- Church: Catholic
- Diocese: Tournai
- See: Notre-Dame de Tournai
- Installed: 15 June 1575
- Predecessor: Gilbert d'Oignies
- Successor: Maximilien Morillon

Orders
- Consecration: 31 July 1575

Personal details
- Born: 1502 Strazeele, County of Flanders, Habsburg Netherlands
- Died: 10 April 1580 (aged 77–78) Tournai, Tournaisis, Habsburg Netherlands
- Buried: Tournai Cathedral
- Occupation: Lawyer
- Alma mater: University of Leuven

= Pierre Pintaflour =

European humanist (1502-1580)

Pierre Pintaflour (1502–1580) was a humanist from the Habsburg Netherlands, writing under the pen name Thindari, who became bishop of Tournai.

==Life==
Pintaflour was born in Strazeele (castellany of Cassel) in 1502, the second son of Mathias Pintaflore and Isabeau Marasse. His grandfather had been a Sicilian mercenary in Burgundian service. He died in Tournai on 10 April 1580. He was probably educated by the Brethren of the Common Life in Bergues and then studied at Lily College, Leuven, matriculating in 1519. He graduated Master of Arts in 1524 and began to work as a tutor to wealthy students. In 1533 he became professor of philosophy at Lily College, and in 1538 graduated Licentiate of Laws. In 1539 he became professor of civil law, and on 23 January 1540 was installed as a canon of St. Peter's Church, Leuven.

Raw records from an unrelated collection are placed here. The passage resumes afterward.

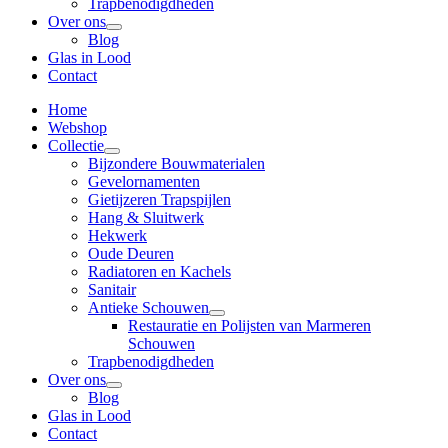
Trapbenodigdheden
Over ons
Blog
Glas in Lood
Contact
Home
Webshop
Collectie
Bijzondere Bouwmaterialen
Gevelornamenten
Gietijzeren Trapspijlen
Hang & Sluitwerk
Hekwerk
Oude Deuren
Radiatoren en Kachels
Sanitair
Antieke Schouwen
Restauratie en Polijsten van Marmeren
Schouwen
Trapbenodigdheden
Over ons
Blog
Glas in Lood
Contact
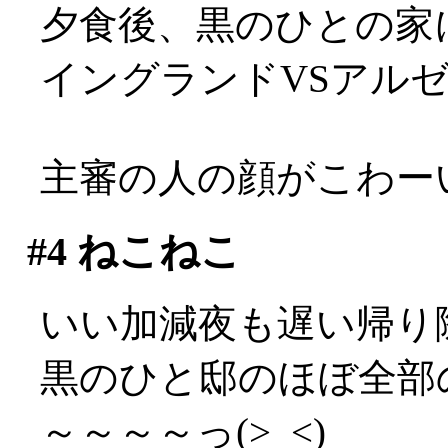
夕食後、黒のひとの家
イングランドVSアル
主審の人の顔がこわーい(
#4
ねこねこ
いい加減夜も遅い帰り
黒のひと邸のほぼ全部
～～～～っ(>_<)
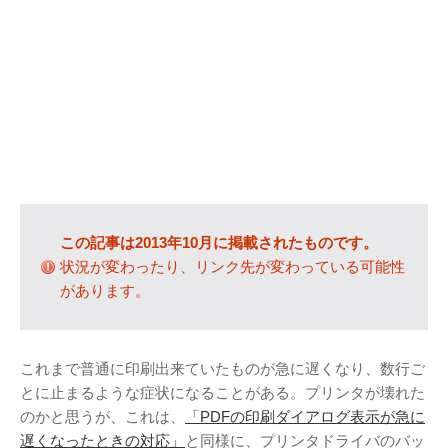
カテゴリー
IT
(89)
Windows
(20)
WordPress
(36)
インターネット
(33)
暮らし
(73)
ハウスキーピング
(9)
この記事は2013年10月に掲載されたものです。
健康
(9)
状況が変わったり、リンク先が変わっている可能性
商品
(27)
があります。
手続き
(36)
趣味
(140)
これまで普通に印刷出来ていたものが急に遅くなり、数行ご
げっ歯類
(6)
とに止まるような症状になることがある。プリンタが壊れた
アタゴオル
(15)
のかと思うが、これは、
「PDFの印刷ダイアログ表示が急に
コミックス
(6)
遅くなったときの対応」
と同様に、プリンタドライバのバッ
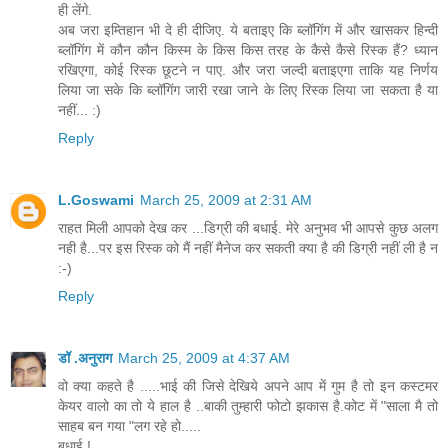
ही लेंगे.
अब जरा इम्तिहान भी दे ही दीजिए. ये बताइए कि ब्लॉगिंग में और खासकर हिन्दी
ब्लॉगिंग में कौन कौन किस्म के किस किस तरह के कैसे कैसे रिस्क हैं? ध्यान
रखिएगा, कोई रिस्क छूटने न पाए. और जरा जल्दी बताइएगा ताकि यह निर्णय
लिया जा सके कि ब्लॉगिंग जारी रखा जाने के लिए रिस्क लिया जा सकता है या
नहीं... :)
Reply
L.Goswami
March 25, 2009 at 2:31 AM
राहत मिली आपको देख कर ...डिग्री की बधाई. मेरे अनुभव भी आपसे कुछ अलग
नही है...पर इस रिस्क को मैं नहीं मैनेज कर सकती क्या है की डिग्री नहीं ली है न
:-)
Reply
डॉ .अनुराग
March 25, 2009 at 4:37 AM
वो क्या कहते है .....भाई की जिसे देखिये अपने आप में गुम है तो इन कस्टमर
केयर वालो का तो ये हाल है ..बाकी तुम्हारी फोटो झकास है.कोट में "साला मै तो
साहब बन गया "लग रहे हो.....
बधाई !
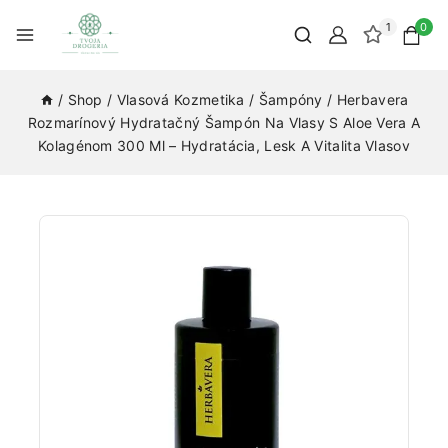
1
0
/
Shop
/
Vlasová Kozmetika
/
Šampóny
/
Herbavera
Rozmarínový Hydratačný Šampón Na Vlasy S Aloe Vera A
Kolagénom 300 Ml – Hydratácia, Lesk A Vitalita Vlasov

Entering the service of Charles de Croÿ as a lawyer, Pintaflour resigned his university positions and moved to Brussels. He was briefly married, but as a widower he entered the clerical estate in 1550 and was appointed to the parish of Hérinnes, where in 1554 he rebuilt the presbytery. He employed a curate to minister to the parish, while he himself served as head of Charles de Croÿ's diocesan tribunal from 1554 to 1555, before being assigned to a canonry of Tournai Cathedral. In 1557 he became Dean of Tournai, and in 1565 was one of the delegates of Tournai at the provincial synod of Cambrai.

From 27 August 1566 to 3 January 1567, Tournai was dominated by iconoclast rebels. At Gilbert d'Oignies's death on 24 August 1574, Pintaflour became vicar general of the diocese of Tournai. He was later named bishop, taking possession of the see on 15 June 1575, and receiving episcopal consecration at the hands of Martin Rythovius in Kortrijk Minster on 31 July 1575. He worked with Rythovius and Remi Drieux to influence John of Austria's policy, insisting that the Pacification of Ghent was neither contrary to the teachings nor detrimental to the position of the Catholic Church. In 1578 he took an oath to support William of Orange in so far as this involved nothing contrary to the interests of the Church or the authority of the king, Philip II of Spain. Pintaflour died on 10 April 1580 and was buried on 2 May. He left bequests to fund scholarships and apprenticeships, as well as donations to the poor and to the cathedral itself.